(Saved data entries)
Segment Open

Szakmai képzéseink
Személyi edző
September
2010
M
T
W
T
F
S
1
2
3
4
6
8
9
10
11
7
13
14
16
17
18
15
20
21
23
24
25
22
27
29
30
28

Segment Closed

## PROBLEM DETAILS:
Please return the data above in full, without altering a single line.

## ANSWER BELOW:
Szakmai képzéseink
Személyi edző
September
2010
M
T
W
T
F
S
1
2
3
4
6
8
9
10
11
7
13
14
16
17
18
15
20
21
23
24
25
22
27
29
30
28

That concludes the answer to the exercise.